Where to stay in Chile

Hotels

Several luxury hotel chains have set up shop in Santiago and there are also various boutique hotels that meet exacting Western standards in the capital. Advance bookings are essential in resort areas during the high season. The cost of accommodation in Santiago is higher than in the provinces, with rates increasing during the summer holidays from January to March, particularly in coastal resorts.

Members of foreign motoring organisations can often obtain discounts at hotels by joining the Automóvil Club de Chile. A tax of 19% is levied on all hotel bills, except those paid in foreign currencies by visitors, for which an export bill is required.

Grading: Hotels in Chile are graded from 5 (luxurious rooms) to 2 stars (basic commodities).

Camping

There are plenty of campsites throughout Chile, especially down south in Patagonia. Be sure to take proper equipment and bear in mind you should always aim to leave no trace when you move on. Some locals will happily allow visitors to set up camp in their garden or land upon polite request. Official camping sites can often be expensive.

Other accomodation

There are several hostels throughout Chile and on Easter Island. Membership of the Asociación Chilena de Albergues Turísticos Juveniles (a youth hostel association affiliated with Hostelling International) is required; many hostels are extremely crowded and it is advisable to book in advance where possible.

Backpacker hostels continue to crop up like mushrooms throughout the country, thanks to the increase in numbers of younger tourists travelling to Chile, and these usually offer friendly and cheap accommodation. Standards vary widely, from the bare basics to luxury hostels for the well-heeled.

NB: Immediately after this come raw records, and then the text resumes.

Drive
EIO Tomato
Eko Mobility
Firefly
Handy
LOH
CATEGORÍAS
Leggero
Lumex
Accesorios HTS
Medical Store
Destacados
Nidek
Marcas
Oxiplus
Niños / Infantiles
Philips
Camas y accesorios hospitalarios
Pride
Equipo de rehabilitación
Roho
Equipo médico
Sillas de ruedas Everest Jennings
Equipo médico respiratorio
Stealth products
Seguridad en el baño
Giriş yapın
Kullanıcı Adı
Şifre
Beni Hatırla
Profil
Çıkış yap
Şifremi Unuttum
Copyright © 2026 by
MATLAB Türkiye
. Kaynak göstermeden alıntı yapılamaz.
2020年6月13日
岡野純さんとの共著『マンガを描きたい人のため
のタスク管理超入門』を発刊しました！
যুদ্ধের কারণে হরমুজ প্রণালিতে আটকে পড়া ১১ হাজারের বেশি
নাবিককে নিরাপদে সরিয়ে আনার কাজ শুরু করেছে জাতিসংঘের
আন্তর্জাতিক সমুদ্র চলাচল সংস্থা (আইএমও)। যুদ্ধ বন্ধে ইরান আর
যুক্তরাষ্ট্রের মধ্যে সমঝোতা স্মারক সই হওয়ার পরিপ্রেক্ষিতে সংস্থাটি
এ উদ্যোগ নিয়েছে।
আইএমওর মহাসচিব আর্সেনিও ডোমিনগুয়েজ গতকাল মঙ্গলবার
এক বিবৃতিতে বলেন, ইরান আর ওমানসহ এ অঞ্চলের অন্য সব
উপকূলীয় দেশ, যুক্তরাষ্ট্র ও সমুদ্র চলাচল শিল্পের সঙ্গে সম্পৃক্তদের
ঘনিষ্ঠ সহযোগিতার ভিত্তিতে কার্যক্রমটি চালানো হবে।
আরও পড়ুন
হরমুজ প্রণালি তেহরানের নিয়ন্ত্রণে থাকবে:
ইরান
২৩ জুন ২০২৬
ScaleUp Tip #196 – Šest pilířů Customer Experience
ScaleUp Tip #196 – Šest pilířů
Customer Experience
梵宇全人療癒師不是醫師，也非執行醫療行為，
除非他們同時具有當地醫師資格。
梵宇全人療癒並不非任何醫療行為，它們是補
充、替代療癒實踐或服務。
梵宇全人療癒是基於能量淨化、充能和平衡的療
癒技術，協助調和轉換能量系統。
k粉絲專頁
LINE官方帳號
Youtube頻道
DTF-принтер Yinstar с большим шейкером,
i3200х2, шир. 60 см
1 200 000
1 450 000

Residenciales are a cheap and popular type of accommodation, often consisting of a few rooms in the home of a local resident.

Cabañas (holiday chalets) are found in coastal resorts and in several mountain resorts; some are self-catering. They range from luxurious to basic.

In the national parks, refugios (basic sheltered accommodation) offer beds for a low price. Check with the regional forestry office Conaf (www.conaf.cl) in advance. Although it isn't fully developed in the sense that there is one website to access all accommodation facilities, agrotourism in Chile is slowly coming in to its own. From a mud hut in the Mapuche Indian Marin Aillapi reserve to the purpose-built lakeside Kumelen lodge 90km (56 miles) from the nearest town of Osorno and the working farm Fundo Chacaipulli in the Lake District, the options are there - it's simply a matter of digging about for them.